Culture Clash

It is often unclear who the leadership at CAMH is trying to please—the funder, the public itself, or its corporate partners. One thing we know for certain is that our culture here at CAMH has shifted significantly and the corporate culture is alive and well.

What do we mean by this exactly? Well, we know you receive InSite and messages from our great leaders, but it is all about the messages they send us. Recently two articles appeared which made the Union both shake their heads and smile at the same time.

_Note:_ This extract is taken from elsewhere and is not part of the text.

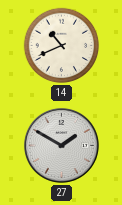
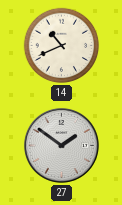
27: 1:50 -> 1:51
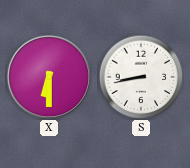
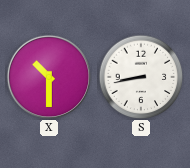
X: 6:30 -> 10:30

On May 22nd, an article was sent to Directors asking them to deliver “key messages” to staff on workplace stress and fatigue, after all we are in accreditation mode, stress and fatigue put the organization at risk and we need to be seen to be doing this—it was not a message that said CAMH cares, CAMH wants to care or even CAMH should care—it was the message that we need to revisit this issue as it is a requirement of accreditation (to be honest, it has never been visited, so the notion of a revisit was interesting).

Apparently stress and fatigue have an impact on our work, and apparently the workers are less productive and even problematic when they have stress and fatigue. In order to be more productive and do more work, we will build a greater resilience and this will help us reduce our stress and fatigue levels. They even give our great leaders a helpful worksheet when dealing with staff who have fatigue and stress… But most offensive was the notion that somehow in a day we might all have time to hunker down, strain our eyes a bit more, tense up our shoulders and complete an e-learning module on stress and fatigue—indeed the corporate culture is alive and well. This is a culture which measures success by how much productivity a team has and what stats we can use as key indicators of our success; a culture where people are expendable and easily replaced.

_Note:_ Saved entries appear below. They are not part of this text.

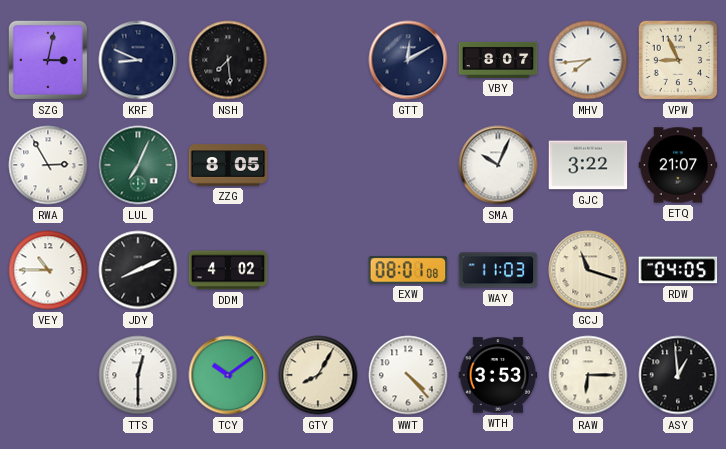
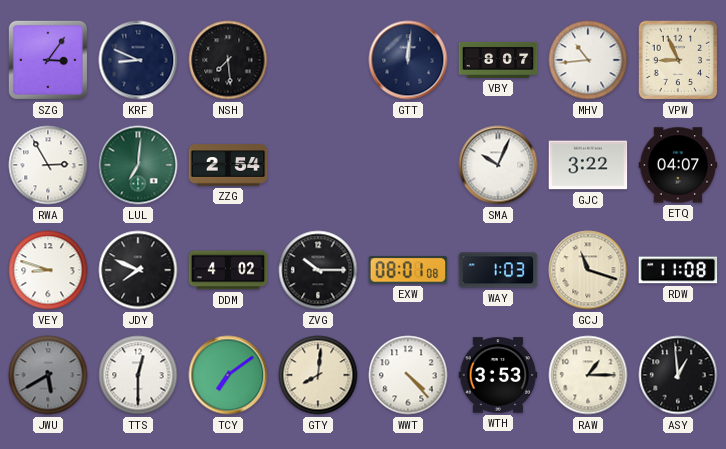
SZG: 3:02 -> 3:06
GTT: 12:10 -> 12:01
MHV: 7:44 -> 10:44
LUL: 7:04 -> 7:01
ZZG: 8:05 -> 2:54
ETQ: 21:07 -> 04:07
VEY: 10:45 -> 8:48
JDY: 8:11 -> 7:49
ZVG: none -> 10:15
WAY: 11:03 -> 1:03
RDW: 04:05 -> 11:08
JWU: none -> 5:40
TCY: 10:09 -> 7:09
GTY: 8:05 -> 8:01
RAW: 6:15 -> 1:15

The difficulty many of us are having is this is not the culture we came from or even want to be part of. The culture of health care workers, is caring, empathetic, engaging… It is not about stats but all about people and how they feel and how we can help, and we rarely tell our clients to go to an e-learning module to mitigate their circumstance and get more productive! Could you imagine?!

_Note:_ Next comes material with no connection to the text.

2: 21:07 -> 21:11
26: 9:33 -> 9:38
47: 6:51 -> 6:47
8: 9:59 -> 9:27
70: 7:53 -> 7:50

In the second article, there was much back slapping and hand shaking with a twist of congratulatory “we did it” double speak. The article encourages “every single person at CAMH to improve efficiency and innovate… We will streamline and provide care closer to home… We must see as many people as possible…” CAMH is truly amazing, they closed a very successful program, laid off the entire staff group—offered a few people some new positions, never-before posted and we of course should somehow feel good about that.

Reality check—how is it that CAMH is able to do all they do with such a reduction in staff?  How do we keep laying people off and yet expand, grow and improve access? Not to worry, we have international evidence and we have evolved from the old plans. We have diagnostics and pharmacology… We have the Wizard of Oz.

The union recognizes CAMH needs to keep telling everyone how wonderful they are doing-it keeps the bonus money coming and the cameras rolling, and that will keep the donations flowing—and that makes Corporate CAMH very happy.